JOHANNESBURG , 25 août (IPS) - Des experts conviennent qu'un outil clé pour libérer le potentiel économique de la Communauté de développement d'Afrique australe (SADC) réside dans la facilitation des flux transfrontaliers des personnes, biens, capitaux et services.

Cependant, même si les restrictions frontalières peuvent être levées, il reste encore beaucoup à faire en termes d'amélioration des voies, chemins de fer, de la fourniture d'électricité et d'autres infrastructures à l’intérieur de la région - et de la levée des barrières non tarifaires informelles sous forme d'une bureaucratie excessive et des restrictions qui continuent d’entraver le développement.

En juin, un groupe de dirigeants de la SADC s’était réuni à Maputo, au Mozambique pour une Conférence sur les investissements dans les infrastructures de la SADC – avec le président sud-africain Jacob Zuma qui avait annulé sa propre participation à la dernière minute en raison des inquiétudes au sujet de la santé de l’icône malade, Nelson Mandela.

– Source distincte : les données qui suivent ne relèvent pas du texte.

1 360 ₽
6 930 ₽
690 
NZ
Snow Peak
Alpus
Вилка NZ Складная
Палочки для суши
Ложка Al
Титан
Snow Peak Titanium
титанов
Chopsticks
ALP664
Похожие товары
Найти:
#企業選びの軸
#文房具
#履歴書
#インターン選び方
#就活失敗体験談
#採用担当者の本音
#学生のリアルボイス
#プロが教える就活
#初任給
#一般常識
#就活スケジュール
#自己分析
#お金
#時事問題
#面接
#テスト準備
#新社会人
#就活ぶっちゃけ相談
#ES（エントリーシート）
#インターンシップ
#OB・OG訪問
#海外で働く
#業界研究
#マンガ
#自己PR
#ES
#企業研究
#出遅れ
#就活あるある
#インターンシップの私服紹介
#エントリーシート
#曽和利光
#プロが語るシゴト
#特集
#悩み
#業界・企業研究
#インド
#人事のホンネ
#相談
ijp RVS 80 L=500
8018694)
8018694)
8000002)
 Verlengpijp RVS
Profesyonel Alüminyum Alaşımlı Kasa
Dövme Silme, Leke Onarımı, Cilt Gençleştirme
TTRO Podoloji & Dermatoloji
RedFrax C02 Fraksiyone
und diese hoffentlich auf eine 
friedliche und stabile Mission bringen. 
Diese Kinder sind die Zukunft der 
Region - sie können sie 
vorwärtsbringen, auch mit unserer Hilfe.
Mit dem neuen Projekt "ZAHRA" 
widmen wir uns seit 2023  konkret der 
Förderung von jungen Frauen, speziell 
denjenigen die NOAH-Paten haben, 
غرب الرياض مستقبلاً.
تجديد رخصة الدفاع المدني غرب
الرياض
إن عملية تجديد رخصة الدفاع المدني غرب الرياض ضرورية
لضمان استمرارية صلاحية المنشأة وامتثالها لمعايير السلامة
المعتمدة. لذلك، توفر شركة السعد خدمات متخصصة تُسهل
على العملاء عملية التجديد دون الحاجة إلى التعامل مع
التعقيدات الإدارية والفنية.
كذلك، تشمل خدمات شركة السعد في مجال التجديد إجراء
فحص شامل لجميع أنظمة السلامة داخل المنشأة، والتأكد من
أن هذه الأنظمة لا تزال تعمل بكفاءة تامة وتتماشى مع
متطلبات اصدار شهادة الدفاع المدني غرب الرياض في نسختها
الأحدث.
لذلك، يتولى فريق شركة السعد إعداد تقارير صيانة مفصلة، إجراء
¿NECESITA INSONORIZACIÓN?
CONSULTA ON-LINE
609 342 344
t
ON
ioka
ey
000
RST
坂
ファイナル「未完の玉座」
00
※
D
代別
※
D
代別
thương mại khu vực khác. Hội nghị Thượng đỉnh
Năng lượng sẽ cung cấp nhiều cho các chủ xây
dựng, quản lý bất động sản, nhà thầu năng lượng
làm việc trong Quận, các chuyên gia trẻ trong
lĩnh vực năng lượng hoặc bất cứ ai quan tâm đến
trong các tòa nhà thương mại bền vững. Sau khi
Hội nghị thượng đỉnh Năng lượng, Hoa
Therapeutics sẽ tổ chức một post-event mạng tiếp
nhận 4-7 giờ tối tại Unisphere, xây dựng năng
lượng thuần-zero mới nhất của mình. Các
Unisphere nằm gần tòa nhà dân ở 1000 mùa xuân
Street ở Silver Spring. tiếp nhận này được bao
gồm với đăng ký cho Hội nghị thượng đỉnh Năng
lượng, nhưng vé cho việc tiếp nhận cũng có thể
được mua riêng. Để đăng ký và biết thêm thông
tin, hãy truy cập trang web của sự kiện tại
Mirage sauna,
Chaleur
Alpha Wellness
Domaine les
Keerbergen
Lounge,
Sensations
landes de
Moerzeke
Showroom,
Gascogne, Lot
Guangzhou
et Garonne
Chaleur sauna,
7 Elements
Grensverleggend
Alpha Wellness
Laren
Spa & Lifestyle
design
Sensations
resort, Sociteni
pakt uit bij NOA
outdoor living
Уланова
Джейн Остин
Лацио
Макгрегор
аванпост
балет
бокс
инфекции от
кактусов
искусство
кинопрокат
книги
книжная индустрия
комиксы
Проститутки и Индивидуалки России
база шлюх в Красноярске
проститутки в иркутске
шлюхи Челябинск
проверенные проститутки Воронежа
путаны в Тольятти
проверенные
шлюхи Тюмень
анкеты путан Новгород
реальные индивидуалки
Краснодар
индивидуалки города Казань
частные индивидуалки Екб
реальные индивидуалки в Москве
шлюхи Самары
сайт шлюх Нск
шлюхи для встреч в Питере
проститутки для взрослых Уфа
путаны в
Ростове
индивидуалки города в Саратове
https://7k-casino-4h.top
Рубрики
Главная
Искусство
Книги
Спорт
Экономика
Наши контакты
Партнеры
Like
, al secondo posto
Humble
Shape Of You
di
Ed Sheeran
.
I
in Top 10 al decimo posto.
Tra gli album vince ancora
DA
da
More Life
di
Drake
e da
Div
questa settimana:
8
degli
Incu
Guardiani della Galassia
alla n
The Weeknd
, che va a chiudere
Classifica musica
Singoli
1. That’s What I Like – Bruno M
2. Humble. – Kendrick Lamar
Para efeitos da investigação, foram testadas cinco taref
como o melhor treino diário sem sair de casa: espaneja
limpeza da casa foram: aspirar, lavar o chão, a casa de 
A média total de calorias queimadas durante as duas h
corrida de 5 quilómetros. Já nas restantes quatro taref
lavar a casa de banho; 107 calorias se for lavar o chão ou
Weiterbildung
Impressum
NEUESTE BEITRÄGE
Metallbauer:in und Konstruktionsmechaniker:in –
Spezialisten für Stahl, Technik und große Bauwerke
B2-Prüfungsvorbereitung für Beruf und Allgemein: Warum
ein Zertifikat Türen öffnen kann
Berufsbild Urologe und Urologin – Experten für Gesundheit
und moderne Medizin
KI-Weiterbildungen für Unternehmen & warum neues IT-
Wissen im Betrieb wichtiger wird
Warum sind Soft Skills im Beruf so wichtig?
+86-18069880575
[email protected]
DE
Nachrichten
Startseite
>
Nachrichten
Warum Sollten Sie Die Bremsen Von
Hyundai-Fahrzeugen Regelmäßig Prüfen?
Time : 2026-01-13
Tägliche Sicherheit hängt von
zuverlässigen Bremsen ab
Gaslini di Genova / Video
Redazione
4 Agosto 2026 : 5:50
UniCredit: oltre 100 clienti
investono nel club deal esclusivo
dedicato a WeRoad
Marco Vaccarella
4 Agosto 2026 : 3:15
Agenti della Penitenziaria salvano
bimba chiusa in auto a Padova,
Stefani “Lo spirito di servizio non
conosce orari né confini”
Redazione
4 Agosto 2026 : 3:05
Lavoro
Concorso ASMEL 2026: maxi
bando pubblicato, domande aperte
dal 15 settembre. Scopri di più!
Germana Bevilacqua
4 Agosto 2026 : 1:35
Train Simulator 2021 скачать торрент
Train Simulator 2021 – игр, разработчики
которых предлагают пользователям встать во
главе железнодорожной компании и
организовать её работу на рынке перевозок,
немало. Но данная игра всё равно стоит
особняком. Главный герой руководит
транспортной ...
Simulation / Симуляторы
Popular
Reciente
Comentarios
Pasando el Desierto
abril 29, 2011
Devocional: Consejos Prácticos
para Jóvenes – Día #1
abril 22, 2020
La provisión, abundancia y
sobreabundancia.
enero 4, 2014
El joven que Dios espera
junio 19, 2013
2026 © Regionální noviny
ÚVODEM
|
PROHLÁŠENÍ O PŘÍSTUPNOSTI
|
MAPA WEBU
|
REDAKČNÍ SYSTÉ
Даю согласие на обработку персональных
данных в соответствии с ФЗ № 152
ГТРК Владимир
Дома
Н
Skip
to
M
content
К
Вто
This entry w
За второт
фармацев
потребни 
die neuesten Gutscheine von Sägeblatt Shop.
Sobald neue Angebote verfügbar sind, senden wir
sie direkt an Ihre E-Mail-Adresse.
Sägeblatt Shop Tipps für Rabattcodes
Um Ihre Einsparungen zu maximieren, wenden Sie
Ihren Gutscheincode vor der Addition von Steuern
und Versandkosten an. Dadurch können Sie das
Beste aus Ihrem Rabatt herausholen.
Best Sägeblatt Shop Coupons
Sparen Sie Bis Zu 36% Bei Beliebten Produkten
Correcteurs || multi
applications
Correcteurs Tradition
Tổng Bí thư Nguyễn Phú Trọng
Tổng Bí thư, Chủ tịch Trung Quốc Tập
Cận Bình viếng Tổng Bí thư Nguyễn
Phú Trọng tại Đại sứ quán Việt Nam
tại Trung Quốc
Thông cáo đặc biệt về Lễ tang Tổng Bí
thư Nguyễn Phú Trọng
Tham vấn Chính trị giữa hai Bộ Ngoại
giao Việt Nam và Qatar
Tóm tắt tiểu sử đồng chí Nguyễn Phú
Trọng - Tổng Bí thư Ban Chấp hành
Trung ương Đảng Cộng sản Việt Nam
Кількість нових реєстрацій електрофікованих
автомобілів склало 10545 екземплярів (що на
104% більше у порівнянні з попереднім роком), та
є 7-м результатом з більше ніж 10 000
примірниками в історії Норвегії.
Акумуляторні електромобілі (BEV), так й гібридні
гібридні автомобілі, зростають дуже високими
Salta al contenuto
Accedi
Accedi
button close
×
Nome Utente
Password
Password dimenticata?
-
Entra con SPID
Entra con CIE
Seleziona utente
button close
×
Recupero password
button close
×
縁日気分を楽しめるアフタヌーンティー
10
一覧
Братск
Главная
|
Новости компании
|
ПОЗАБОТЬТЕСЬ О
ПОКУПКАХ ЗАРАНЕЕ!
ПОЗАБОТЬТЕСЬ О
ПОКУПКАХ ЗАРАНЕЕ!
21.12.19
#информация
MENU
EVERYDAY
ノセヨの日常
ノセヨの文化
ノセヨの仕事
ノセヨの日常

Une partie du programme était un Plan pour le secteur des transports, qui examine la libéralisation des marchés des transports, le développement des corridors de transport et la facilitation des mouvements transfrontaliers.

Toutefois, la directrice générale du cabinet-conseil 'Africa @ Work', Dianna Games, a déclaré à IPS que bien que des démarches soient entreprises pour faire tomber les barrières physiques à la circulation transfrontalière, des obstacles informels les remplacent souvent.

"Pendant que les barrières tarifaires ont baissé, il y a eu une multiplication d’obstacles non tarifaires - entraînant des retards aux postes frontières et des postes frontières inefficaces, le pire étant la traversée de la frontière de 'Beit Bridge' entre l'Afrique du Sud et le Zimbabwe", a-t-elle indiqué.

"Cette situation aurait dû être réglée depuis longtemps - et elle suggère que bien qu'il existe un semblant de grande attention politique accordée à la libéralisation des échanges, les pays sont aussi protectionnistes que jamais".

Dr Rose Phillips, la directrice générale du cabinet-conseil en gestion 'Accenture', basé en Afrique du Sud, a expliqué à IPS que "plus de facilitation des échanges et moins de dépendance de l'aide constituent ce qui est nécessaire pour accélérer le développement économique durable sur le continent. Tout simplement, nous avons vraiment besoin d'une Afrique qui marche".

"Une harmonisation plus grande des politiques commerciales, une gouvernance plus forte et une coopération régionale commune ainsi que des investissements sont quelques-unes des actions nécessaires".

Elle a souligné le besoin pour des investissements plus ciblés dans la construction et l'entretien des infrastructures, telles que les routes, les technologies de l'information et de la communication, les chemins de fer, la fourniture d'eau et d’électricité.

Et elle a également soutenu l’accent de la SADC sur les corridors de développement.

"La recherche d'Accenture révèle qu’une fourniture peu fiable d'électricité seule entraîne des pertes de production industrielle évaluées à six pour cent du chiffre d'affaires de l'entreprise", a-t-elle prévenu.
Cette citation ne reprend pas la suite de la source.